Dr Herrero is also an Executive Fellow at the Centre for the Future of Organization, Drucker School of Management. An international speaker, Dr Herrero is available for virtual speaking engagements [4] and can be reached at: The Chalfont Project [5].

 

Do you have a ‘Chaos Monkey’ in your management system? You should.

Posted By Dr Leandro Herrero On In Antifragile,Building Remarkable Organizations,Change, Leadership and Society,Disruptive Ideas,Problem solving | No Comments

Many organizations have a Risk Management function of some sort. Often scattered amongst different constituencies: manufacturing, engineering, R&D etc. It is also embedded in Quality Systems, such as ISO. Financial institutions, or indeed financial functions within the company, will have some form of system. However, the variations in depth and seriousness are enormous. From well-defined  ‘stress tests’ imposed on banks, to a vague list of potential risks with no more than lip service paid to actions, and one can find anything in between.
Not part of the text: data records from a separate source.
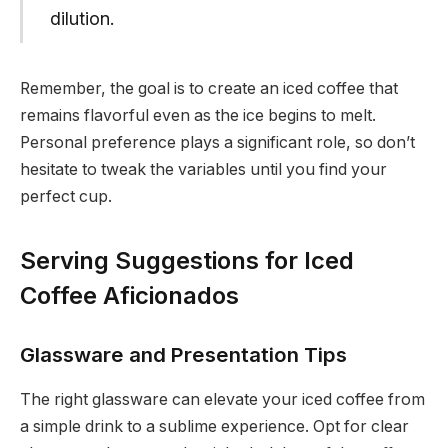
dilution.
Remember, the goal is to create an iced coffee that
remains flavorful even as the ice begins to melt.
Personal preference plays a significant role, so don’t
hesitate to tweak the variables until you find your
perfect cup.
Serving Suggestions for Iced
Coffee Aficionados
Glassware and Presentation Tips
The right glassware can elevate your iced coffee from
a simple drink to a sublime experience. Opt for clear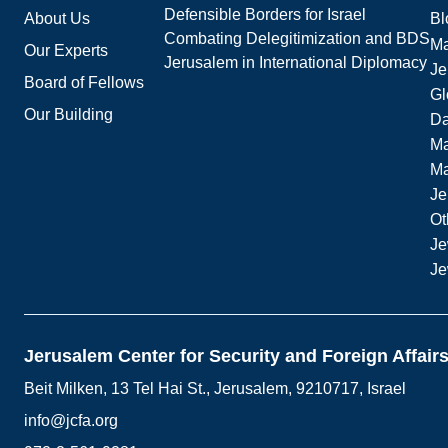
Defensible Borders for Israel
About Us
Bl
Combating Delegitimization and BDS
Ma
Our Experts
Jerusalem in International Diplomacy
Je
Board of Fellows
Gl
Our Building
Da
Ma
M
Je
Ot
Je
Je
Jerusalem Center for Security and Foreign Affair
Beit Milken, 13 Tel Hai St., Jerusalem, 9210717, Israel
info@jcfa.org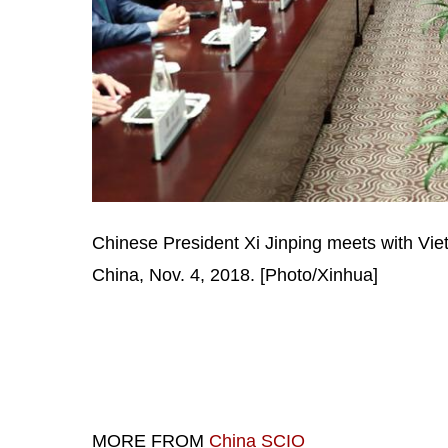
Chinese President Xi Jinping meets with Vi
China, Nov. 4, 2018. [Photo/Xinhua]
MORE FROM
China SCIO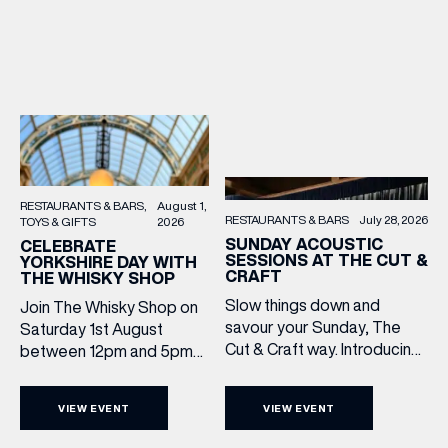
RESTAURANTS & BARS
August 1,
RESTAURANTS & BARS
July 28, 2026
TOYS & GIFTS
2026
SUNDAY ACOUSTIC
CELEBRATE
SESSIONS AT THE CUT &
YORKSHIRE DAY WITH
CRAFT
THE WHISKY SHOP
Slow things down and
Join The Whisky Shop on
savour your Sunday, The
Saturday 1st August
Cut & Craft way. Introducing
between 12pm and 5pm
Sunday Acoustics. Join The
as we mark Yorkshire Day
Cut & Craft every Sunday in
with a complimentary
VIEW EVENT
VIEW EVENT
Leeds and Manchester from
barrel top tasting of
2–5pm for a laid-back
Cooper King’s Many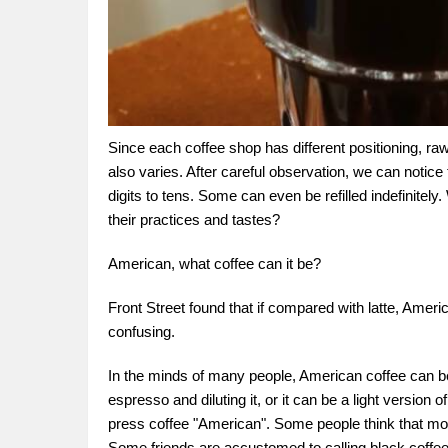
Since each coffee shop has different positioning, ra
also varies. After careful observation, we can noti
digits to tens. Some can even be refilled indefinitely.
their practices and tastes?
American, what coffee can it be?
Front Street found that if compared with latte, Americ
confusing.
In the minds of many people, American coffee can b
espresso and diluting it, or it can be a light version
press coffee "American". Some people think that moc
Some friends are accustomed to calling black coffee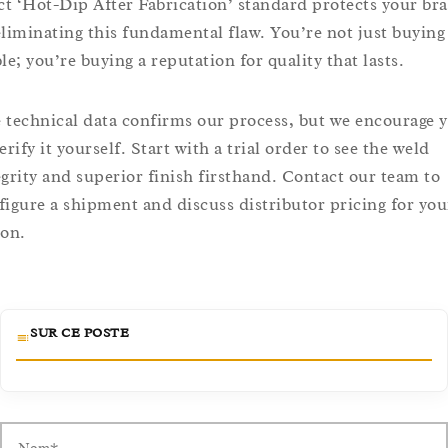
ict ‘Hot-Dip After Fabrication’ standard protects your br
eliminating this fundamental flaw. You’re not just buying
le; you’re buying a reputation for quality that lasts.
 technical data confirms our process, but we encourage 
erify it yourself. Start with a trial order to see the weld
egrity and superior finish firsthand. Contact our team to
figure a shipment and discuss distributor pricing for you
ion.
SUR CE POSTE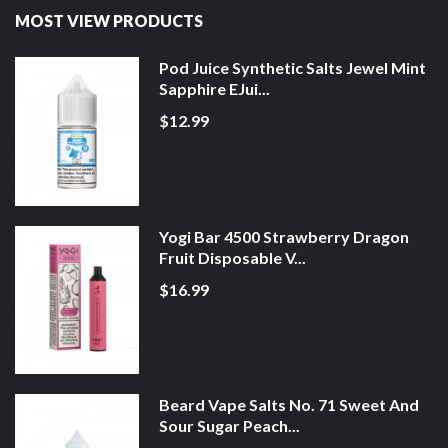
MOST VIEW PRODUCTS
Pod Juice Synthetic Salts Jewel Mint
Sapphire EJui...
$12.99
Yogi Bar 4500 Strawberry Dragon
Fruit Disposable V...
$16.99
Beard Vape Salts No. 71 Sweet And
Sour Sugar Peach...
In my consulting experience, outside the most standardised areas of operations, in this area of Risk Management, I’ve seen more lip service and bad planning than the opposite.

I have argued in these Daily Thoughts that companies need to devise their own routine ‘stress tests’, beyond the financials, to understand their adaptability and indeed survival. But I’d like to take this further and suggest that these ‘stress tests’ need to be formalised in the leadership capabilities.

A good model is Netflix’s ‘Chaos Monkey’ [6]. This is how the successful video streaming company, with lots of avant-garde organizational and management structures, defines their ‘Chaos Monkey’: ‘A tool that randomly disables our production instances to make sure we can survive this common type of failure without any customer impact. The name comes from the idea of unleashing a wild monkey with a weapon in your data center (or cloud region) to randomly shoot down instances and chew through cables — all the while we continue serving our customers without interruption. By running Chaos Monkey in the middle of a business day, in a carefully monitored environment with engineers standing by to address any problems, we can still learn the lessons about the weaknesses of our system, and build automatic recovery mechanisms to deal with them. So next time an instance fails at 3 am on a Sunday, we won’t even notice’.

I think we should hire some of these Monkeys, with proper job descriptions, and give them the formal role of generating some chaos to test our abilities and resilience. And, as in my previous Daily Thought [7], I am not talking software or technology but in day-to-day business: hiring, product recalls, sudden acquisitions, etc.

Before you make the expected and easy joke that you do already have these Monkeys in your organization, and they are sitting in Marketing, or Sales, or HQ, or, indeed you have some in your own team creating havoc, I’d like you to consider the serious ‘Chaos Monkey’ that I am talking about.

OK, end of playing with words. Do consider formal simulations of how you will cope with unexpected issues, and do extend this to the ‘soft aspects’ of your management, not just the hard ones.

Instead of cables and servers ‘a la Netflix’, imagine processes, systems, your human capital. Do you really know how many people you have ‘at risk’ of leaving soon, and, if you do, do you really have a plan for that.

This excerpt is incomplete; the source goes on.